**The records**

....

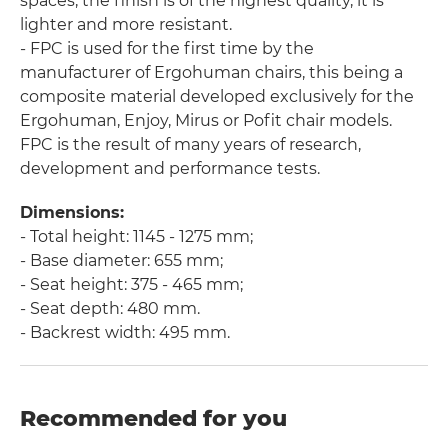
spaces, the finish is of the highest quality, it is
lighter and more resistant.
- FPC is used for the first time by the
manufacturer of Ergohuman chairs, this being a
composite material developed exclusively for the
Ergohuman, Enjoy, Mirus or Pofit chair models.
FPC is the result of many years of research,
development and performance tests.
Dimensions:
- Total height: 1145 - 1275 mm;
- Base diameter: 655 mm;
- Seat height: 375 - 465 mm;
- Seat depth: 480 mm.
- Backrest width: 495 mm.
Recommended for you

....

**Description of the task**
Repeat the line containing "Ergohuman, Enjoy, Mirus" and all subsequent lines through the final line of the data, exactly and with no others.

**Answer**
Ergohuman, Enjoy, Mirus or Pofit chair models.
FPC is the result of many years of research,
development and performance tests.
Dimensions:
- Total height: 1145 - 1275 mm;
- Base diameter: 655 mm;
- Seat height: 375 - 465 mm;
- Seat depth: 480 mm.
- Backrest width: 495 mm.
Recommended for you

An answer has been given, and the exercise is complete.